Dunque, le mafie cercano di esercitare il loro potere sui media e si spingono fino al tentativo di coinvolgere giornalisti nei propri progetti. Come si può impedire che questo avvenga ?
Innanzitutto attraverso il rafforzamento del giornalismo e dei giornalisti. In Italia vediamo come si rafforzi la tendenza a far lavorare i giornalisti in condizioni lavorative precarie, una cosa che danneggia il giornalismo e anche la società. Giornalisti impiegati in modo stabile sono più forti e possono lavorare in maniera più coraggiosa. Questo crea un beneficio per i media ma soprattutto per la società.

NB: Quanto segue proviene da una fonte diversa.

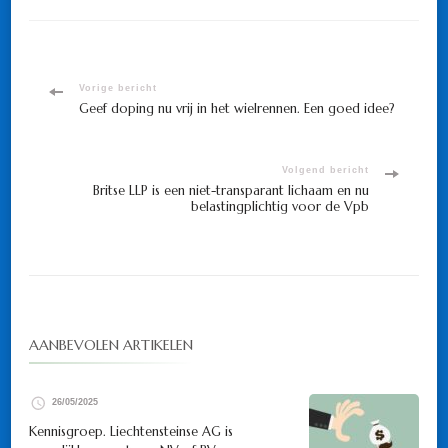
Bericht
Vorige bericht
Geef doping nu vrij in het wielrennen. Een goed idee?
navigatie
Volgend bericht
Britse LLP is een niet-transparant lichaam en nu
belastingplichtig voor de Vpb
AANBEVOLEN ARTIKELEN
26/05/2025
Kennisgroep. Liechtensteinse AG is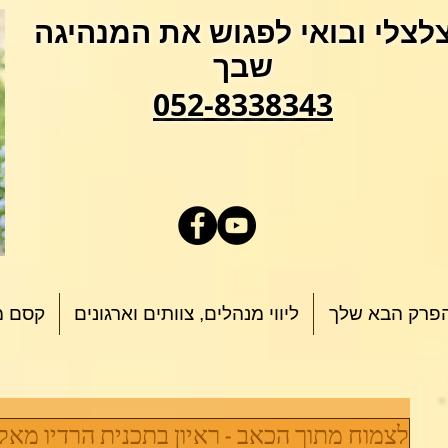
לצלי ובואי לפגוש את המנהיגה
שבך
052-8338343
פרק הבא שלך
ליווי מנהלים, צוותים וארגונים
קסם מ
לצמוח מתוך הכאב - ראיון בתכנית הרדיו מאל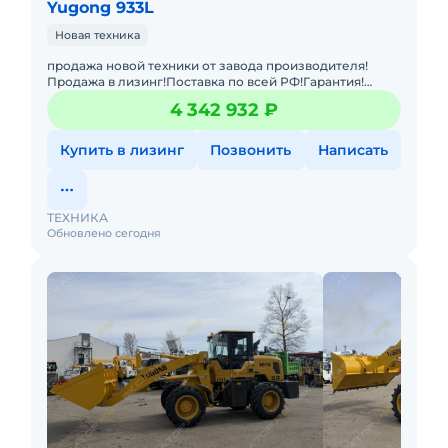
Yugong 933L
Новая техника
продажа новой техники от завода производителя!
Продажа в лизинг!Поставка по всей РФ!Гарантия!
Фронтальный погрузчик Yugong 933 с быстросъемом -
4 342 932 ₽
машина с грузоп
Купить в лизинг
Позвонить
Написать
ТЕХНИКА
Обновлено сегодня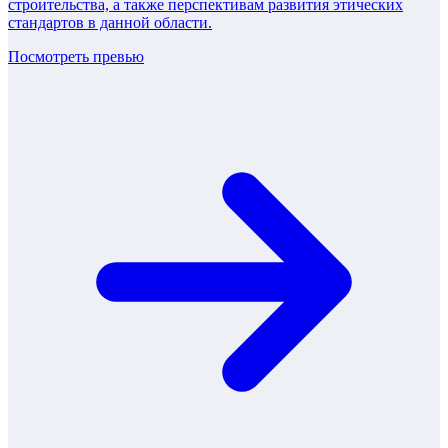
строительства, а также перспективам развития этических
стандартов в данной области.
Посмотреть превью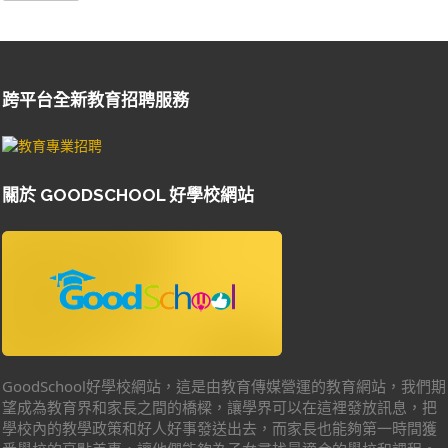
跨平台全新教育招聘服務
關於 GOODSCHOOL 好學校網站
GoodSchool好學校網站，這是由教育傳媒營運的教育網站，我們期
望成為教育界和家長之間的橋樑，讓學界可以在這裡發放訊息，把
學校內的教學政策和好人好事發送出去，而家長也能夠第一時間獲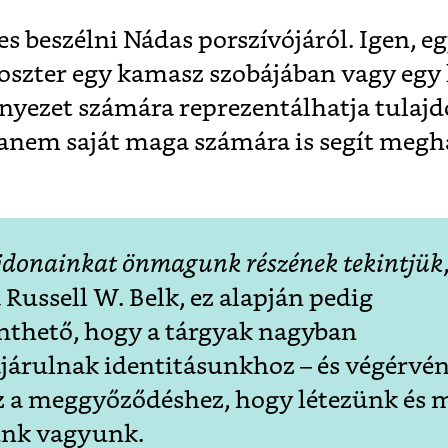
es beszélni Nádas porszívójáról. Igen, eg
oszter egy kamasz szobájában vagy egy
nyezet számára reprezentálhatja tulaj
hanem saját maga számára is segít megh
jdonainkat önmagunk részének tekintjük
a Russell W. Belk, ez alapján pedig
enthető, hogy a tárgyak nagyban
járulnak identitásunkhoz – és végérvé
 a meggyőződéshez, hogy létezünk és 
nk vagyunk.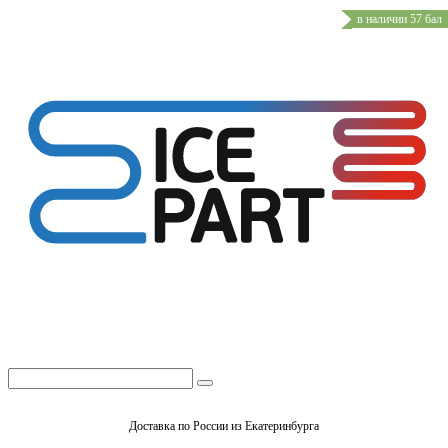
в наличии 57 бал
Доставка по России из Екатеринбурга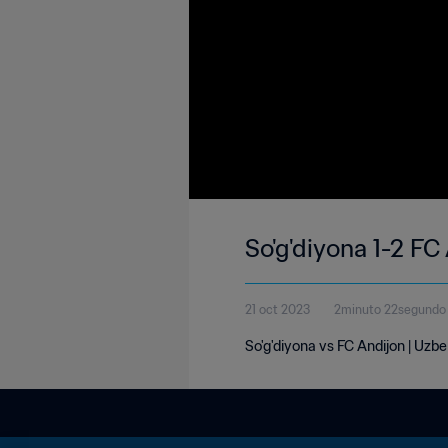
So'g'diyona 1-2 FC
21 oct 2023
2minuto 22segundo
So'g'diyona vs FC Andijon | Uzb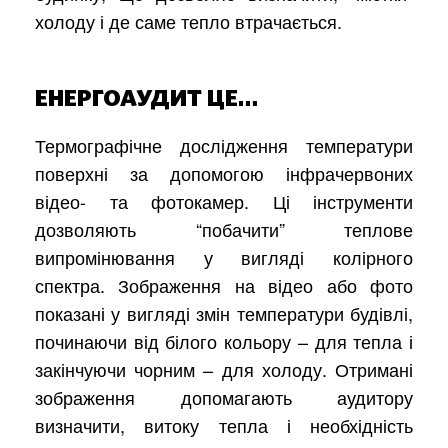
холоду і де саме тепло втрачається.
ЕНЕРГОАУДИТ ЦЕ…
Термографічне дослідження температури
поверхні за допомогою інфрачервоних
відео- та фотокамер. Ці інструменти
дозволяють “побачити” теплове
випромінювання у вигляді колірного
спектра. Зображення на відео або фото
показані у вигляді змін температури будівлі,
починаючи від білого кольору – для тепла і
закінчуючи чорним – для холоду. Отримані
зображення допомагають аудитору
визначити, витоку тепла і необхідність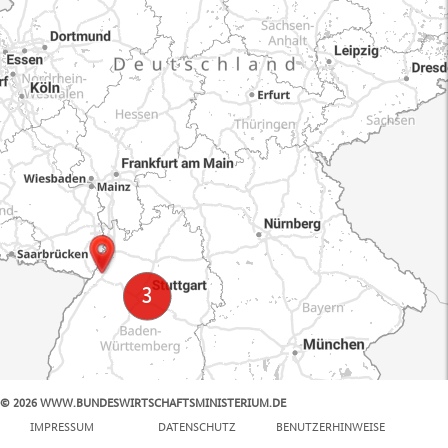
© 2026 WWW.BUNDESWIRTSCHAFTSMINISTERIUM.DE
100 km
IMPRESSUM
DATENSCHUTZ
BENUTZERHINWEISE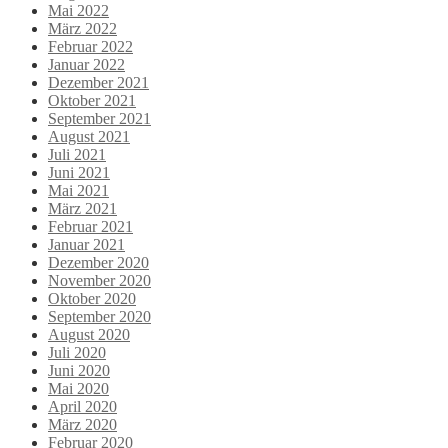
Mai 2022
März 2022
Februar 2022
Januar 2022
Dezember 2021
Oktober 2021
September 2021
August 2021
Juli 2021
Juni 2021
Mai 2021
März 2021
Februar 2021
Januar 2021
Dezember 2020
November 2020
Oktober 2020
September 2020
August 2020
Juli 2020
Juni 2020
Mai 2020
April 2020
März 2020
Februar 2020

In questo senso vanno particolarmente lodati gli sforzi che il Governo sta compiendo contro la precarizzazione del mondo del lavoro, sia attraverso la riforma del Jobs Act, sia attraverso i benefici alle aziende che assumano in regola ed a tempo indeterminato sia con la delega sull'editoria che abbiamo votato in queste ore. Rendere le condizioni precarie di lavoro sempre meno attraenti per i datori di lavoro va a vantaggio anche dei giornalisti.
E poi c’è la questione delle denunce per diffamazione a danno di giornalisti. A questo proposito è molto positivo che in Commissione Giustizia in sede di analisi della riforma al Processo Civile sia stato approvato proprio in questi giorni un emendamento dei relatori che introduce sanzioni pesanti per chi agisce in giudizio inutilmente, magari allo scopo di intimidire qualcuno in mala fede. Assume dunque la funzione di strumento di dissuasione a tutela dei giornalisti. Ed il provvedimento è già calendarizzato in aula per le prossime settimane.

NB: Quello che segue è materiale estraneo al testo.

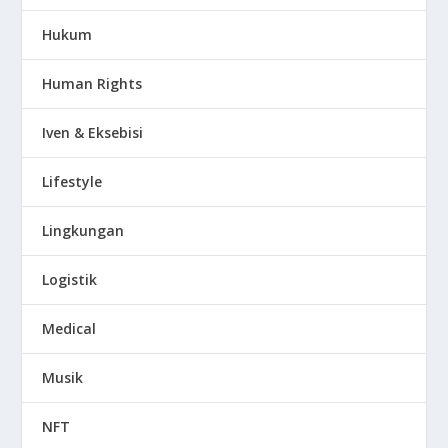
Hukum
Human Rights
Iven & Eksebisi
Lifestyle
Lingkungan
Logistik
Medical
Musik
NFT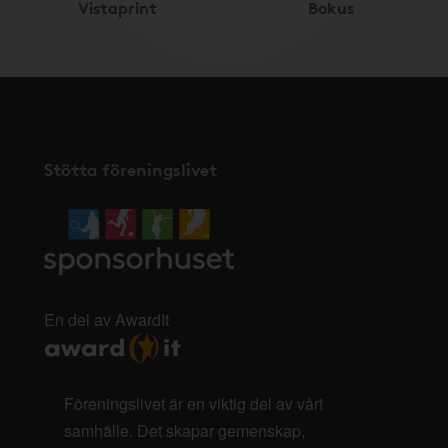
Vistaprint
Bokus
Stötta föreningslivet
En del av AwardIt
Föreningslivet är en viktig del av vårt
samhälle. Det skapar gemenskap,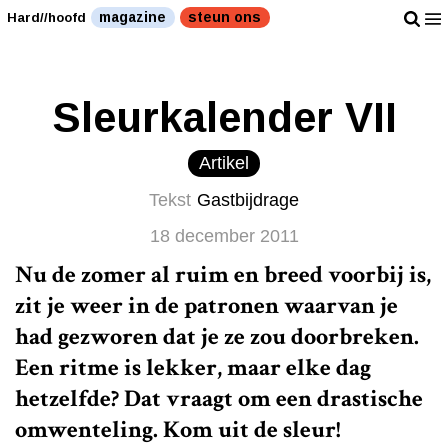
Doe eens gek." />
Doe eens gek." />
magazine
steun ons
Hard//hoofd
Sleurkalender VII
Artikel
Tekst
Gastbijdrage
18 december 2011
Nu de zomer al ruim en breed voorbij is,
zit je weer in de patronen waarvan je
had gezworen dat je ze zou doorbreken.
Een ritme is lekker, maar elke dag
hetzelfde? Dat vraagt om een drastische
omwenteling. Kom uit de sleur!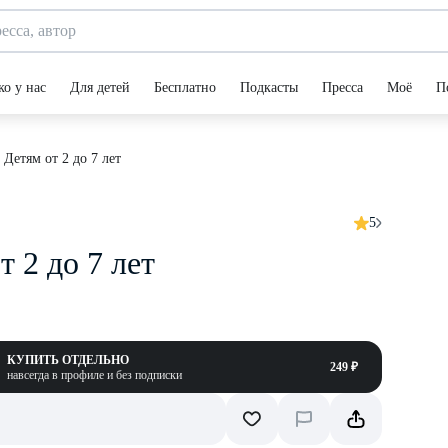
ко у нас
Для детей
Бесплатно
Подкасты
Пресса
Моё
П
 Детям от 2 до 7 лет
5
 2 до 7 лет
КУПИТЬ ОТДЕЛЬНО
249 ₽
навсегда в профиле и без подписки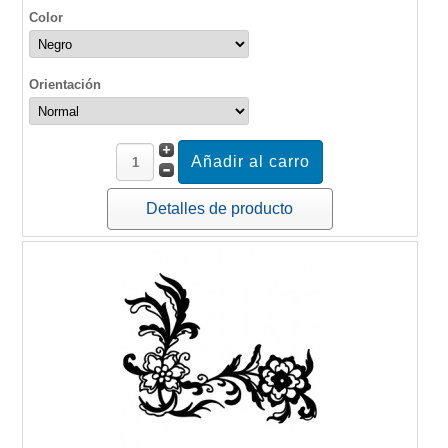
Color
Orientación
Detalles de producto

Quello che ritengo però più importante è che a tutti i livelli della società, e anche della politica, si parli sempre più spesso di quanto sia importante avere organi di informazione liberi e giornalisti coraggiosi che lottano contro la criminalità organizzata.
Mi auguro che i media e i giornalisti non si stanchino di portare sulle prime pagine i crimini delle mafie e di denunciare i mafiosi. Perché senza un giornalismo libero e forte, che ha il coraggio di denunciare le attività delle mafie e di renderle pubbliche, la criminalità organizzata non può essere sconfitta.